FULL PRODUCT VERSION :
1.7.0_65
ADDITIONAL OS VERSION INFORMATION :
Microsoft Windows [Version 6.1.7601]
A DESCRIPTION OF THE PROBLEM :
I have narrowed down a problem where our application produced XML which it could not parse back. The XML contained "character references", but the reference had an invalid value (there are valid ranges fro them in XML). It turned out that these character references are generated specifically for characters outside the BMP, i.e. are encoded using a surrogate pair. Further investigation revealed that this happens only when constructing the XMLStreamWriter with an OutputStreamWriter. The surrogates are encoded as valid UTF-8 multibytes sequences when usign a plain OutputStream. The error can however not be in the OutputStreamWriter, since the character references are specific to XML files of which the OutputStreamWriter knows nothing.
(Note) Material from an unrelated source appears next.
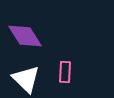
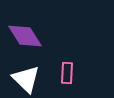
pink rectangle: moved 2 px right, 1 px down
STEPS TO FOLLOW TO REPRODUCE THE PROBLEM :
I am attaching a test program which clearly demonstrates the problem.
REPRODUCIBILITY :
This bug can be reproduced always.
---------- BEGIN SOURCE ----------
package com.dramaqueen.exporters;
import static org.junit.Assert.*;
import java.io.ByteArrayInputStream;
import java.io.InputStream;
import java.io.OutputStreamWriter;
import java.io.UnsupportedEncodingException;
import javax.xml.stream.XMLInputFactory;
import javax.xml.stream.XMLOutputFactory;
import javax.xml.stream.XMLStreamException;
import javax.xml.stream.XMLStreamReader;
import javax.xml.stream.XMLStreamWriter;
import org.junit.Test;
import com.sun.xml.internal.messaging.saaj.util.ByteOutputStream;
@SuppressWarnings("nls")
public class StreamVersusWriterTest {
@Test
public void streamVersusWriter() {
String charset = "UTF-8";
ByteOutputStream streamA = new ByteOutputStream();
ByteOutputStream streamB = new ByteOutputStream();
XMLOutputFactory factory = XMLOutputFactory.newInstance();
try {
XMLStreamWriter writerA = factory.createXMLStreamWriter(streamA,
charset);
generateXML(writerA, charset);
OutputStreamWriter streamWriter = new OutputStreamWriter(streamB,
charset);
XMLStreamWriter writerB = factory.createXMLStreamWriter(
streamWriter);
generateXML(writerB, charset);
String outputA = streamA.toString();
String outputB = streamB.toString();
System.out.println("output using OutputStream : " + outputA);
System.out.println("output using OutputStreamWriter: " + outputB);
// assertEquals(outputA, outputB);
readXML(outputA.getBytes(charset), charset);
readXML(outputB.getBytes(charset), charset);
} catch (XMLStreamException e) {
e.printStackTrace();
// assertTrue(false);
} catch (UnsupportedEncodingException e) {
e.printStackTrace();
// assertTrue(false);
}
}
private void generateXML(XMLStreamWriter writer, String charset)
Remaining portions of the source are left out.